How Is Africa Speeding Up the Energy Timeline?
Aug 13 2017 Read 2398 Times
Africa could provide a huge boost to the future of our environmental by adopting renewable sources of energy in place of coal, according the executive director of the International Energy Agency (IEA) Fatih Birol.
While many developing countries around the globe (in particular, China and India) are catching up with the western world by strongly pursuing coal to meet the demands of their ballooning populations, nations in Africa could bypass the polluting technique altogether in favour of more environmentally-friendly methods of energy extraction.
A unique opportunity
In the developed world, an energy infrastructure has been firmly in place well before the realisation dawned of what global warming could entail, meaning that measures such as the EU's Medium Combustion Plant Directive have had to be introduced.
Elsewhere, superpowers in Asia have followed the western example of energy generation to power the homes and businesses of their rapidly increasing populations, which has propelled them to the forefront of the emissions list.
However, there are currently an estimated 700 million people in Africa who do not enjoy access to electricity. 40% of the African content have zero access, 5% are connected to a grid that never yields power and 9% more are connected but with only intermittent access.
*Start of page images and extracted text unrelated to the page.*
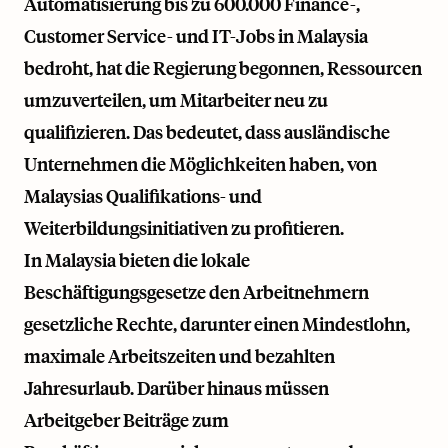
Automatisierung bis zu 600.000 Finance-,
Customer Service- und IT-Jobs in Malaysia
bedroht, hat die Regierung begonnen, Ressourcen
umzuverteilen, um Mitarbeiter neu zu
qualifizieren. Das bedeutet, dass ausländische
Unternehmen die Möglichkeiten haben, von
Malaysias Qualifikations- und
Weiterbildungsinitiativen zu profitieren.
In Malaysia bieten die lokale
Beschäftigungsgesetze den Arbeitnehmern
gesetzliche Rechte, darunter einen Mindestlohn,
maximale Arbeitszeiten und bezahlten
Jahresurlaub. Darüber hinaus müssen
Arbeitgeber Beiträge zum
That means that more than half of the entire African population has very limited electricity.
Constructing new coal power plants is a dangerous venture, since they entail high costs, emit exorbitant amounts of contaminants and are vulnerable to becoming obsolete with the continual rise of renewables. Therefore, it makes sense to turn to a greener solution immediately.
Renewables and natural gas as a solution
With Africa a notoriously sunny continent, it’s thought that much of its energy needs can be met by the ever-more affordable power of photovoltaic cells. Solar power plants can be more easily set up to serve local communities and offer clean, unlimited sources of energy.
“When it comes to Africa, I think we will see something for the first time: Namely, Africa will bring electricity to people by mainly using renewable energy and natural gas,” Birol told Axios. Of course, therein lies the caveat; that renewables alone will not meet the entire continent’s needs, and that natural gas (primarily obtained via the controversial practice of fracking) will necessarily make up a significant portion of their energy generation.
However, a fresh approach to natural gas surveys could mean that the energy source is certainly less damaging to the environmental than coal, and phasing out this antiquated fuel should be paramount among the list of directives on the global agenda.
Not that there aren’t stumbling blocks on the horizons. The difficulties in getting neighbouring countries to cooperate in certain regions could prove to be very troublesome in setting up a continental power infrastructure, not to mention the existing infrastructure itself. The lines and poles which currently serve much of Africa’s grid are so dated and unreliable that they work less than half of the time.
Having said that, Africa’s unique situation, along with significant funding from overseas, mean that renewables could be given a sizable boost in their bid to overtake coal as a viable energy source of the future.